Being an Ally to Transgender and Gender Non-Conforming Folks
Becoming an Ally to Transgender and Gender Non-Conforming People
- Challenge your own conceptions about gender-appropriate roles and behavior
- Respect the confidentiality of anyone who comes out to you as transsexual, transgender, genderqueer or gender questioning.
- Never try to tell a person what “category” they fit into.
- Do your best to be respectful and call the person by the name and pronouns they use.
- Ask “What pronouns do you use?” or “What are your pronouns?” instead of “preferred gender pronouns/PGPs” as pronouns are not “preferred”, they just are.
- Names, pronouns, and expression may change depending on the day/circumstances. Check in with folks, and use the name and pronouns that they use for that day.
- Proactively gender trans people to establish pronouns, particularly in introductions
- Intervene in misgendering
- Advocate for more inclusive, non-gender-segregated spaces
- Educate yourself and pass on this knowledge to others
- Challenge gender assumptions in the classroom and around campus
- Listen if a transperson chooses to talk to you about their gender identity. Be honest about things you don’t understand—don’t try to fake it!
- Don’t assume all transpeople want hormones and/or surgery, or to transition at all.
- Don’t assume you know what someone’s sexual orientation/identity is or is going to be.
- Be trans-inclusive in your programming & language.
- Don’t assume the public “Gay Agenda” matches the needs or political priorities of trans folks.
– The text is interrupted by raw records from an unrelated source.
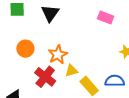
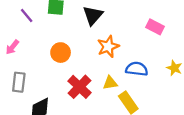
orange star: (58, 55) -> (108, 47), moved
blue semicircle: (115, 81) -> (137, 69), moved

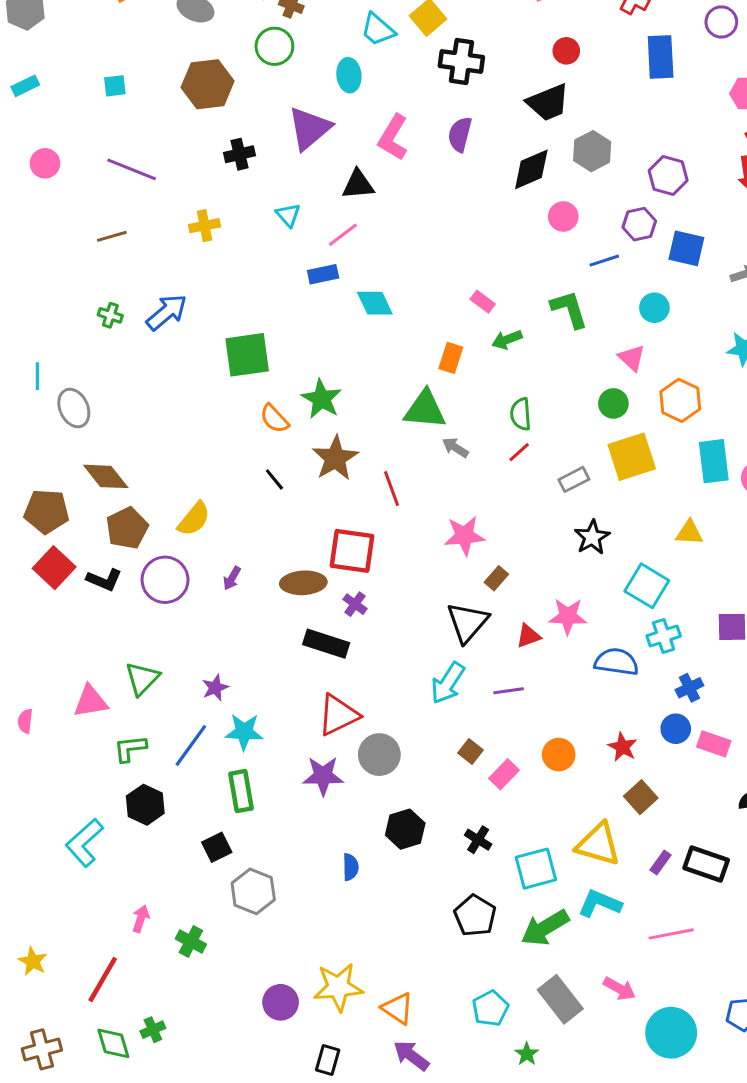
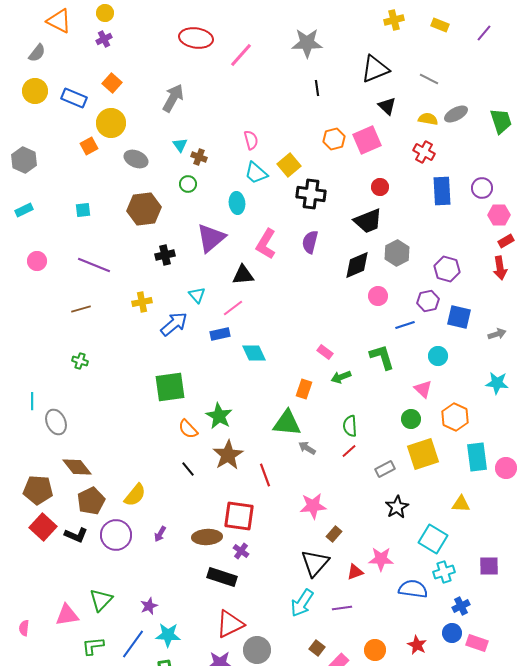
purple circle: (721, 22) -> (482, 188), moved
green circle: (274, 46) -> (188, 184), size x0.7
blue arrow: (167, 312) -> (174, 324), moved

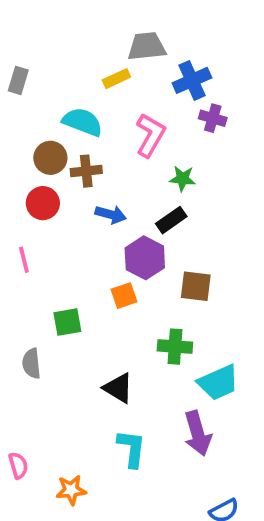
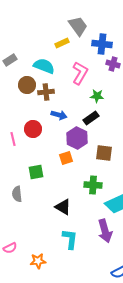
gray trapezoid: (147, 46) -> (78, 26), turned 60
gray rectangle: (18, 80) -> (10, 60), moved, turned 40
blue cross: (192, 80) -> (102, 44), turned 30
red circle: (43, 203) -> (33, 129), moved
pink semicircle: (18, 465) -> (10, 248), turned 80

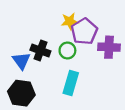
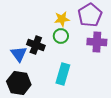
purple pentagon: (84, 31) -> (90, 15), moved
green circle: (67, 51) -> (61, 36), moved

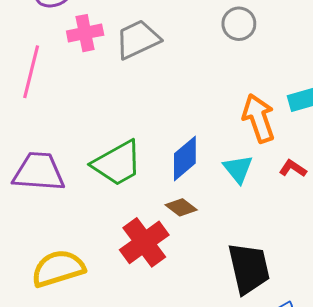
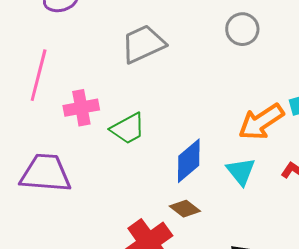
pink cross: (85, 33) -> (81, 108), moved
orange arrow: (259, 118) -> (261, 122), turned -105
green trapezoid: (117, 163) -> (128, 129), moved, size x0.7

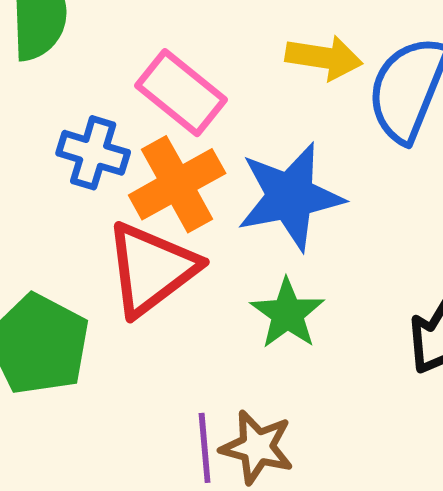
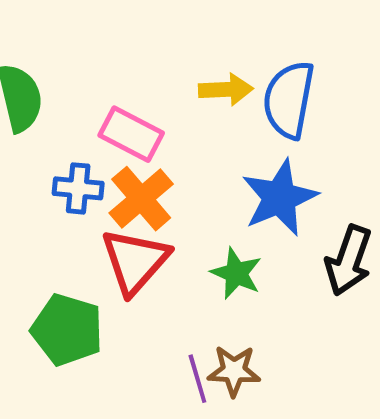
blue star: (290, 196) -> (279, 198), moved

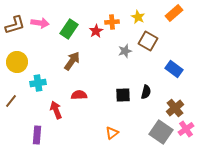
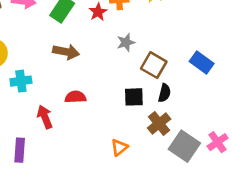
brown square: (148, 41) -> (154, 65), moved
gray star: (125, 51) -> (126, 42), moved
brown arrow: (72, 61) -> (66, 52), turned 66
brown cross: (175, 108) -> (159, 124), moved

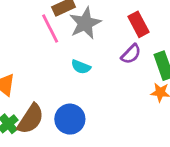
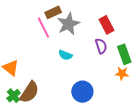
purple semicircle: (131, 54) -> (101, 46), turned -63
blue circle: (70, 119) -> (82, 92), moved

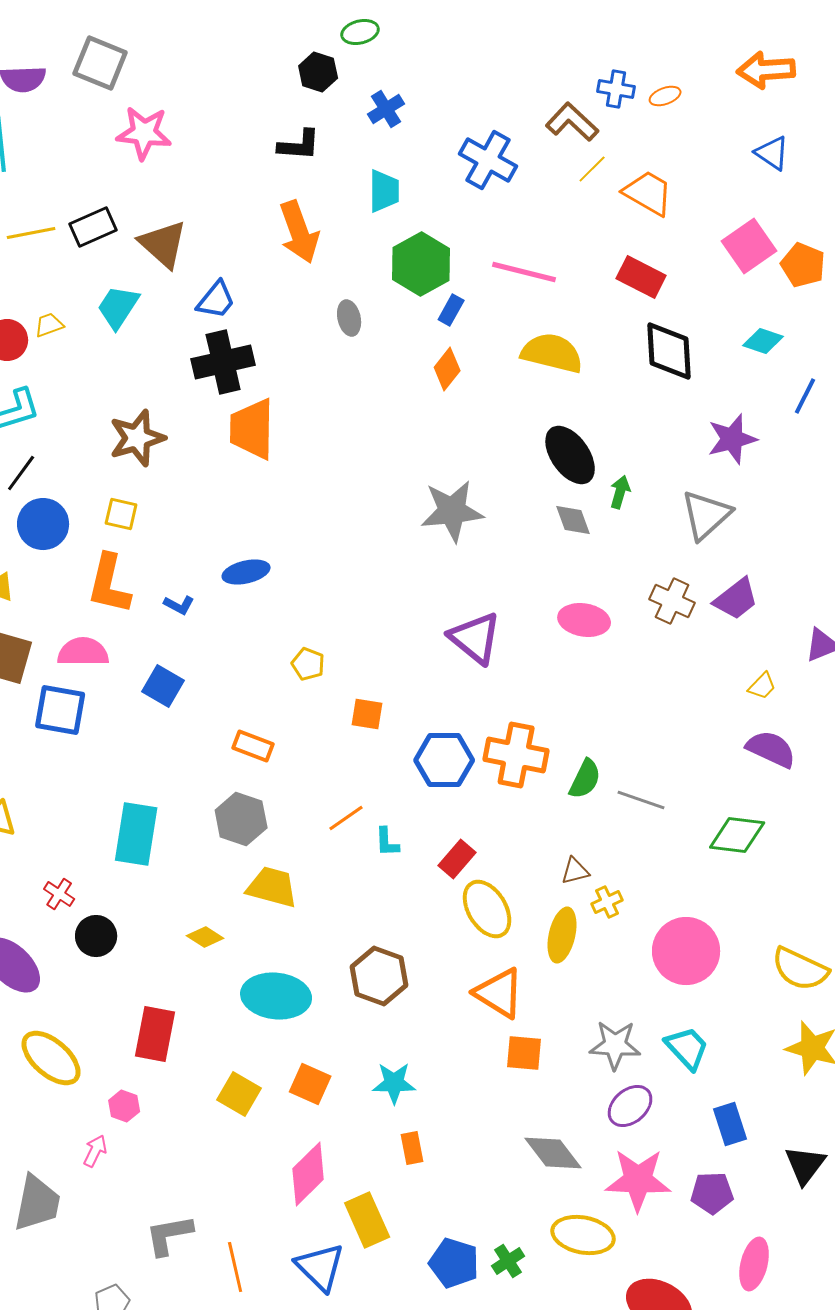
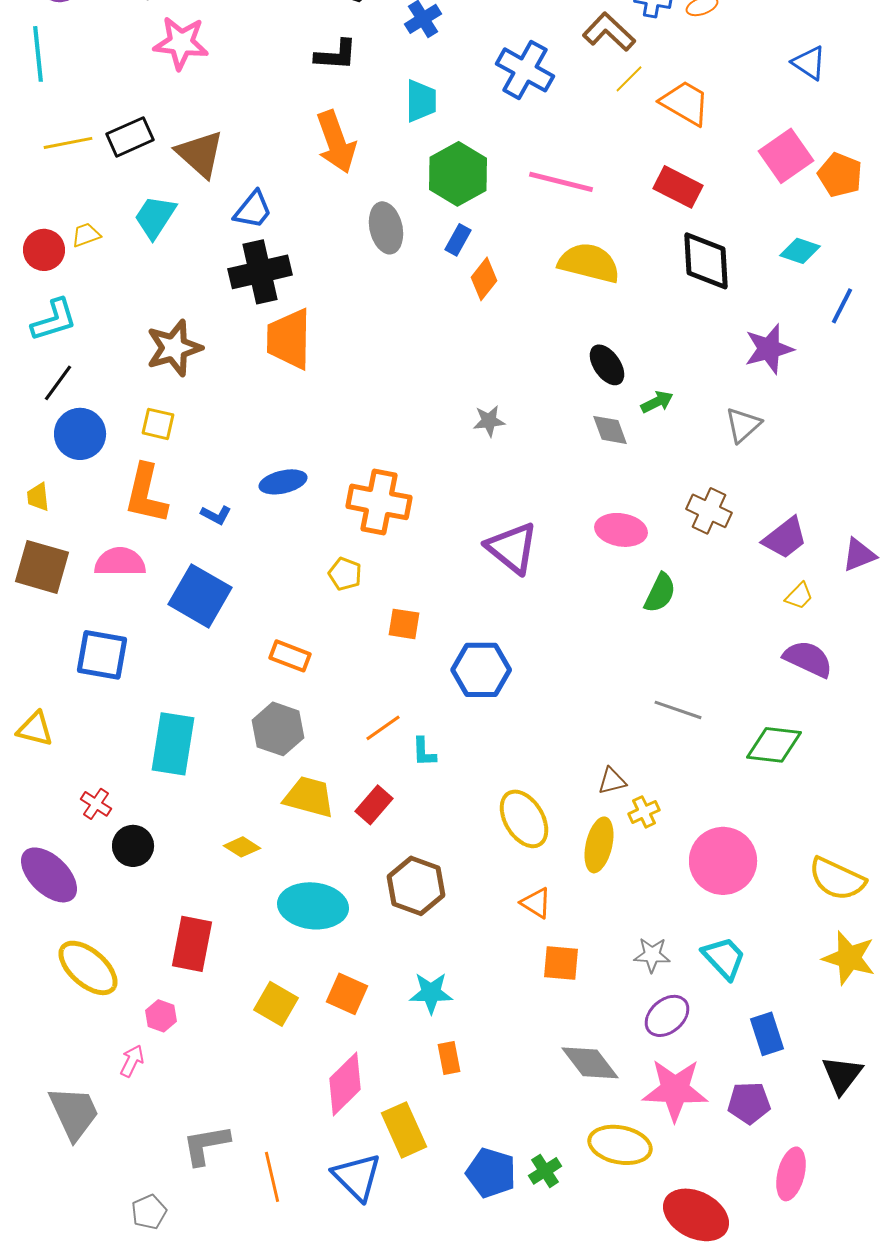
blue rectangle: (451, 310) -> (458, 240), moved
gray ellipse: (349, 318) -> (386, 228), size x1.4
black ellipse: (570, 455) -> (607, 365), size x0.7
green arrow: (620, 492) -> (657, 402), turned 48
gray star: (452, 511) -> (489, 421), size x0.5
gray triangle: (706, 515) -> (743, 425), size x0.7
purple trapezoid: (736, 599) -> (785, 538), moved
blue square: (163, 686) -> (200, 596), size x1.5
blue square: (60, 710) -> (102, 655), moved
orange cross: (516, 755) -> (379, 502), moved
green semicircle: (585, 779) -> (660, 593), moved
red rectangle: (457, 859) -> (374, 805), moved
orange triangle: (499, 993) -> (536, 903), size x0.6
gray star: (615, 1045) -> (652, 955), size x0.7
gray trapezoid: (37, 1203) -> (74, 1113), turned -36

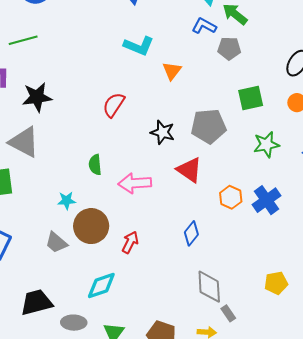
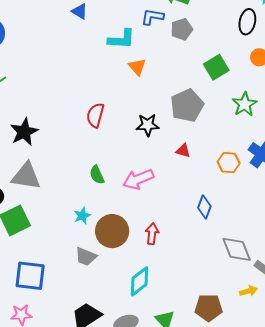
cyan L-shape: (139, 46) -> (122, 39), moved
red triangle: (189, 170) -> (183, 151), size x0.6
Educate yourself and learn from trans people (Google is your friend here!) about what they need.
- Be patient with a person who is questioning their gender identity.
- Attend QRC events!
- Attend a QRC Ally training to receive an Ally placard to hang in your room or office.
Things Cisgender People Take for Granted
Adapted from: California State University Safe Zone Ally Handbook.
- Strangers do not ask me what my “real name” (birth name) is and then assume they have a right to call me by that name.
- People do not disrespect me by using incorrect pronouns even after they’ve been corrected.
- I do not have to worry about whether I will be able to find a bathroom to use or whether I will be safe changing in a locker room.
- Strangers don’t assume they can ask me what my genitals look like and how I have sex.
- If I end up in the emergency room, I do not have to worry that my gender will keep me from receiving appropriate treatment, nor will all of my medical issues be seen as a product of my gender.